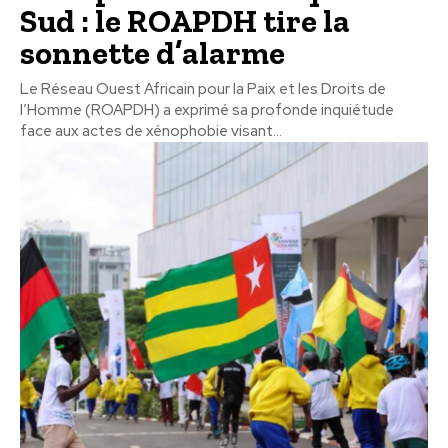
Sud : le ROAPDH tire la
sonnette d’alarme
Le Réseau Ouest Africain pour la Paix et les Droits de
l’Homme (ROAPDH) a exprimé sa profonde inquiétude
face aux actes de xénophobie visant...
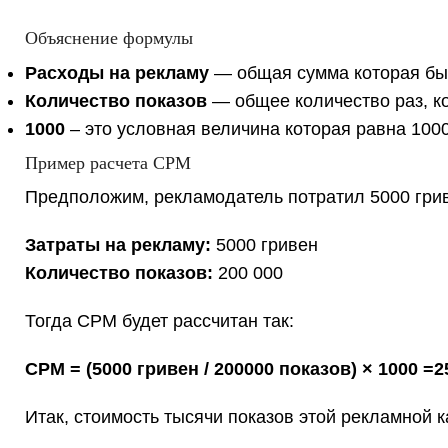
Объяснение формулы
Расходы на рекламу
— общая сумма которая бы
Количество показов
— общее количество раз, к
1000
– это условная величина которая равна 100
Пример расчета CPM
Предположим, рекламодатель потратил 5000 грив
Затраты на рекламу:
5000 гривен
Количество показов:
200 000
Тогда CPM будет рассчитан так:
CPM = (5000 гривен / 200000 показов) × 1000 =2
Итак, стоимость тысячи показов этой рекламной к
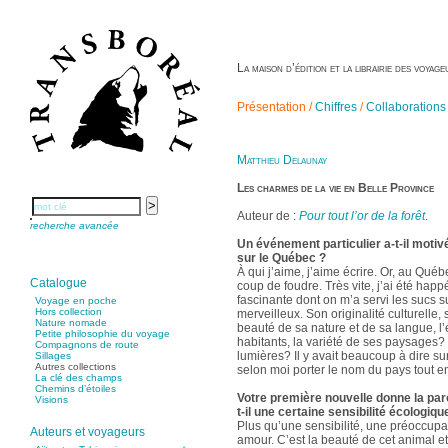
La maison d’édition et la librairie des voya
Présentation /
Chiffres
/
Collaborations
Matthieu Delaunay
Les charmes de la vie en Belle Province
Auteur de :
Pour tout l’or de la forêt
.
recherche avancée
Un événement particulier a-t-il motiv
sur le Québec ?
À qui j’aime, j’aime écrire. Or, au Québ
Catalogue
coup de foudre. Très vite, j’ai été happ
fascinante dont on m’a servi les sucs s
Voyage en poche
Hors collection
merveilleux. Son originalité culturelle,
Nature nomade
beauté de sa nature et de sa langue, l’
Petite philosophie du voyage
habitants, la variété de ses paysages? e
Compagnons de route
lumières? Il y avait beaucoup à dire sur
Sillages
Autres collections
selon moi porter le nom du pays tout ent
La clé des champs
Chemins d’étoiles
Votre première nouvelle donne la paro
Visions
t-il une certaine sensibilité écologiqu
Plus qu’une sensibilité, une préoccupat
Auteurs et voyageurs
amour. C’est la beauté de cet animal e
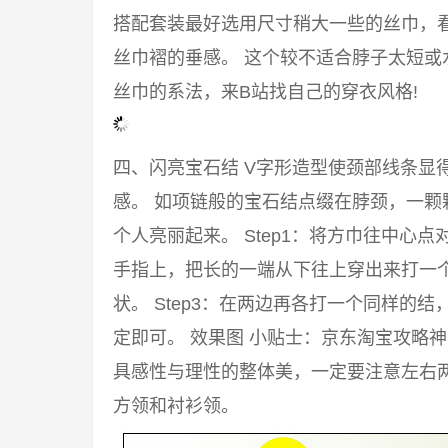
搭配套装最好选用尺寸稍大一些的丝巾，
丝巾褶的垂感。 这个较不适合脖子太短或
丝巾的系法，来B站找自己的穿衣风格!
四、闪亮宝石结 V字形造型使颈部线条显
感。 如项链般的宝石结点缀在脖颈，一颗
个人亮丽起来。 Step1：将方巾往中心点
手指上，把长的一端从下往上穿出来打一
状。 Step3：在两边再各打一个同样的
定即可。 效果图 小贴士：京东淘宝攻略
具感性与理性的整体美，一定要注意左右两
方领和衬衫领。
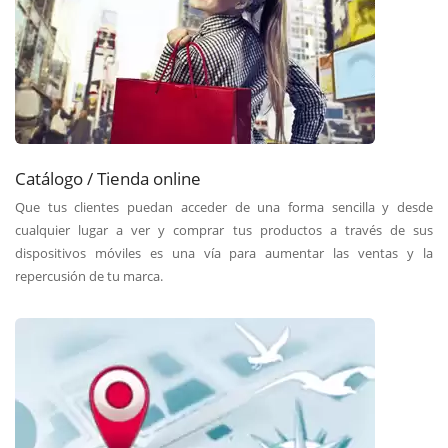
Catálogo / Tienda online
Que tus clientes puedan acceder de una forma sencilla y desde
cualquier lugar a ver y comprar tus productos a través de sus
dispositivos móviles es una vía para aumentar las ventas y la
repercusión de tu marca.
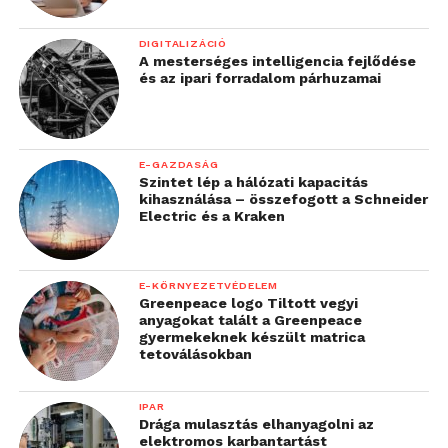
DIGITALIZÁCIÓ
A mesterséges intelligencia fejlődése
és az ipari forradalom párhuzamai
E-GAZDASÁG
Szintet lép a hálózati kapacitás
kihasználása – összefogott a Schneider
Electric és a Kraken
E-KÖRNYEZETVÉDELEM
Greenpeace logo Tiltott vegyi
anyagokat talált a Greenpeace
gyermekeknek készült matrica
tetoválásokban
IPAR
Drága mulasztás elhanyagolni az
elektromos karbantartást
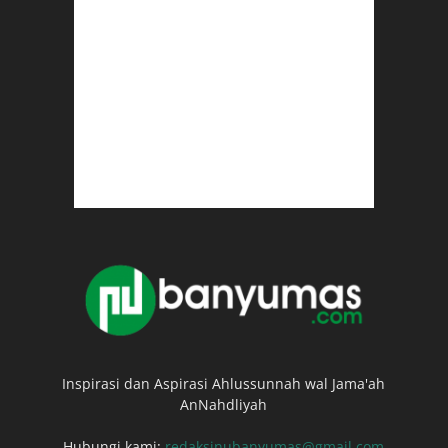
Inspirasi dan Aspirasi Ahlussunnah wal Jama'ah
AnNahdliyah
Hubungi kami:
redaksinubanyumas@gmail.com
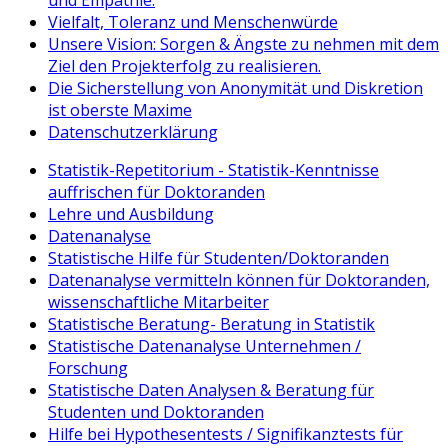
Vielfalt, Toleranz und Menschenwürde
Unsere Vision: Sorgen & Ängste zu nehmen mit dem
Ziel den Projekterfolg zu realisieren.
Die Sicherstellung von Anonymität und Diskretion
ist oberste Maxime
Datenschutzerklärung
Statistik-Repetitorium - Statistik-Kenntnisse
auffrischen für Doktoranden
Lehre und Ausbildung
Datenanalyse
Statistische Hilfe für Studenten/Doktoranden
Datenanalyse vermitteln können für Doktoranden,
wissenschaftliche Mitarbeiter
Statistische Beratung- Beratung in Statistik
Statistische Datenanalyse Unternehmen /
Forschung
Statistische Daten Analysen & Beratung für
Studenten und Doktoranden
Hilfe bei Hypothesentests / Signifikanztests für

------------------------------------------------------------

| DIRECTIONS |
For this exercise, return exactly the lines above from the line with "lumières? Il y avait beaucoup à dire sur" through the line with "具感性与理性的整体美，一定要注意左右两", both included. Do not copy the pictures.

| RESPONSE |
lumières? Il y avait beaucoup à dire sur
Sillages
Autres collections
selon moi porter le nom du pays tout ent
La clé des champs
Chemins d’étoiles
Votre première nouvelle donne la paro
Visions
t-il une certaine sensibilité écologiqu
Plus qu’une sensibilité, une préoccupat
Auteurs et voyageurs
amour. C’est la beauté de cet animal e
搭配套装最好选用尺寸稍大一些的丝巾，
丝巾褶的垂感。 这个较不适合脖子太短或
丝巾的系法，来B站找自己的穿衣风格!
四、闪亮宝石结 V字形造型使颈部线条显
感。 如项链般的宝石结点缀在脖颈，一颗
个人亮丽起来。 Step1：将方巾往中心点
手指上，把长的一端从下往上穿出来打一
状。 Step3：在两边再各打一个同样的
定即可。 效果图 小贴士：京东淘宝攻略
具感性与理性的整体美，一定要注意左右两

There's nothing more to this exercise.